## **Exclava Interview**

### **Question 1:**

Orders Schema: `order_id`, `customer_id`, `order_date` \
\
Customers Schema: `customer_id`, `customer_name`, `email`

(i) Find customers who has placed orders in 3 consecutive months. 



### **PySpark Solution:**

In [1]:
from pyspark.sql import SparkSession
from pyspark.sql.functions import *
from pyspark.sql.window import Window
from pyspark.sql.types import *
from pyspark.sql import Row

In [2]:
spark = SparkSession.builder\
    .appName("OrderAnalysis")\
    .master("local[*]")\
    .config("spark.sql.execution.arrow.pyspark.enabled", "true") \
    .config("spark.sql.shuffle.partitions", "2") \
    .getOrCreate()

# Reduce logs
spark.sparkContext.setLogLevel("ERROR")

print(f"Spark Session created and the version: {spark.version}")
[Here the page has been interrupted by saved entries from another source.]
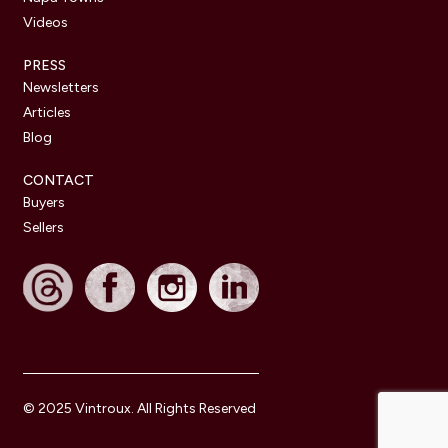
Videos
PRESS
Newsletters
Articles
Blog
CONTACT
Buyers
Sellers
© 2025 Vintroux. All Rights Reserved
Using Spark's default log4j profile: org/apache/spark/log4j2-defaults.properties
Setting default log level to "WARN".
To adjust logging level use sc.setLogLevel(newLevel). For SparkR, use setLogLevel(newLevel).
26/02/09 22:04:42 WARN NativeCodeLoader: Unable to load native-hadoop library for your platform... using builtin-java classes where applicable


Spark Session created and the version: 4.0.0


In [4]:
orders_data = [
    Row(order_id=1, customer_id="C1", updated_at="2024-01-10"),
    Row(order_id=2, customer_id="C1", updated_at="2024-02-15"),
    Row(order_id=3, customer_id="C1", updated_at="2024-03-20"),
    Row(order_id=4, customer_id="C2", updated_at="2024-01-05"),
    Row(order_id=5, customer_id="C2", updated_at="2024-03-10"),
    Row(order_id=6, customer_id="C2", updated_at="2024-04-12"),
    Row(order_id=7, customer_id="C3", updated_at="2024-02-08"),
    Row(order_id=8, customer_id="C3", updated_at="2024-03-18")
]

df = spark.createDataFrame(orders_data)
df.show()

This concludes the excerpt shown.